Real-time traffic data

The Roads and Traffic Agency (Agentschap Wegen en Verkeer) [2] and the Flemish Traffic Centre (Vlaams Verkeerscentrum) [3] provide open data about the current traffic situation [1]. More of 4000 measurement points dispersed all over Flanders – but mainly located on highways, detect each minute the number of vehicles and their speed.

We use the same front-end and data pipeline as presented for the pollution data [4]. Because the amount of data is pretty big (more than 4000 measurements each minute), only a small selection of measurement points (~ 100) is captured every 10 minutes by an edge node and send to flume for further processing [5]. Two streams are captured, one with the list of measurement points and the second with the real-time traffic data (see figure).
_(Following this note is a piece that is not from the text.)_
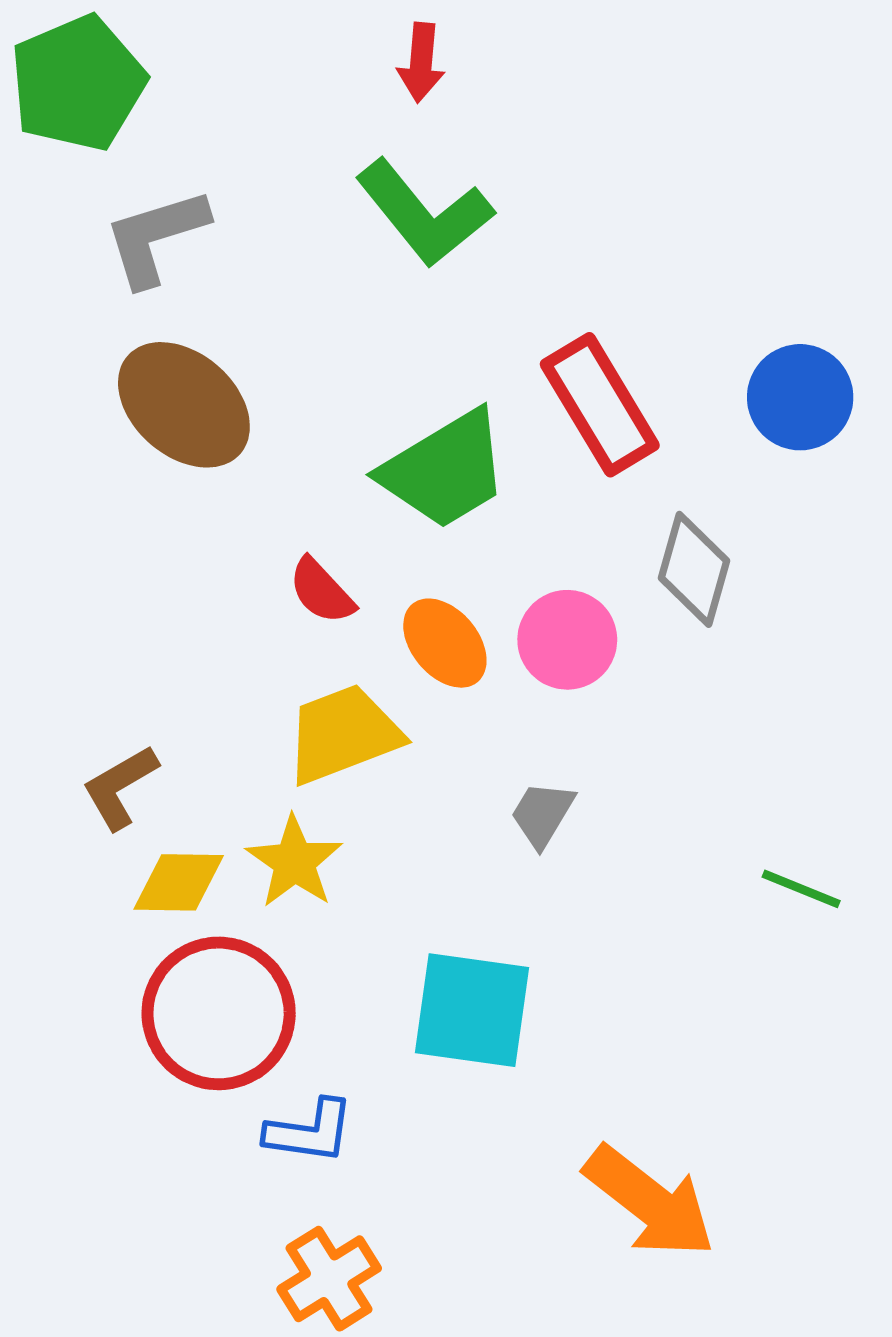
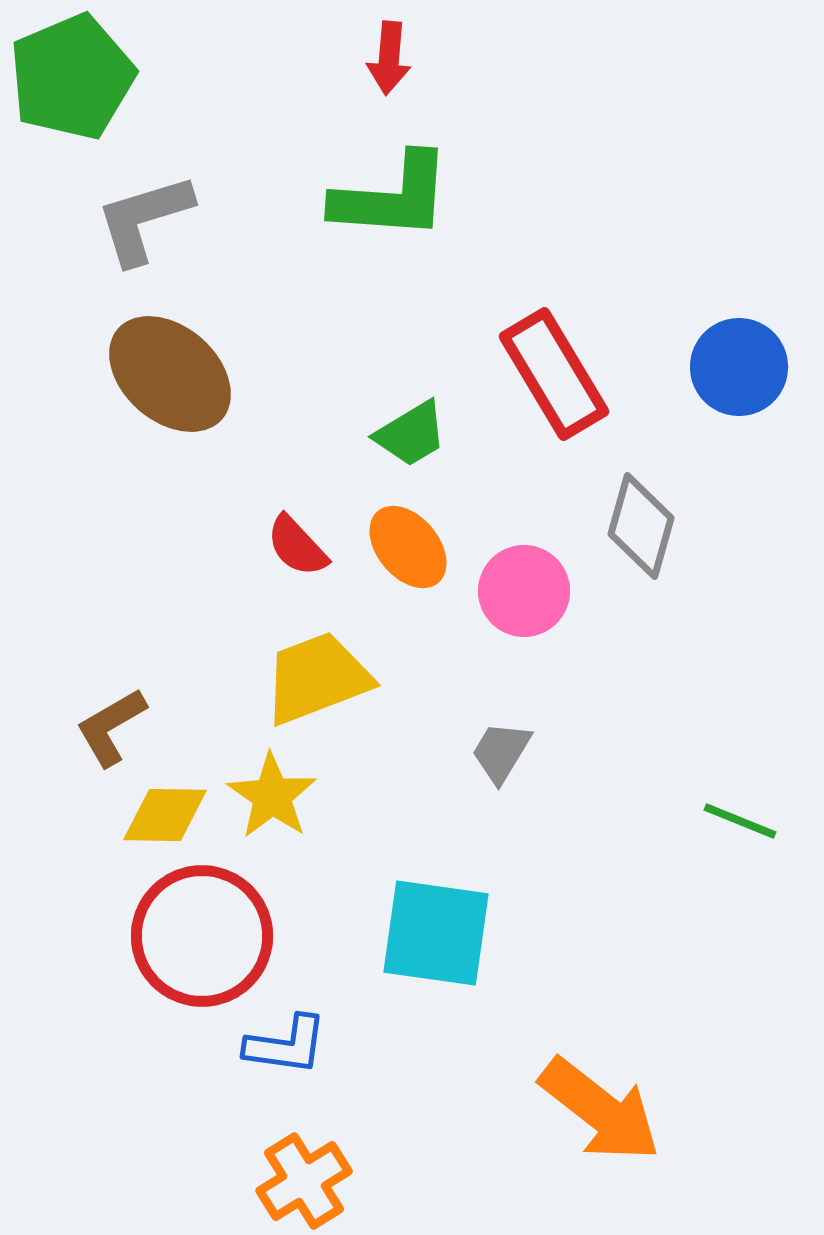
green L-shape: (424, 213) -> (392, 197), turned -47
green trapezoid: (445, 470) -> (411, 434), size x0.6
orange ellipse: (445, 643) -> (408, 547), moved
The traffic data are send to Apache Kafka [6] and two topics are created. The topic with measurement points are stored in Apache Hive [7] to have a structured query interface for further processing. The topic with the real-time traffic data is consumed with a python script and enriched with the measurement points stored in Hive to create a new Kafka topic with the enriched traffic data (see figure). This new topic is read by Druid [8] for visualization and data discovery using several tools such as Apache Superset [9].

The two other Kafka topics are send to Kudu tables which are used for the visualizations (see live map here).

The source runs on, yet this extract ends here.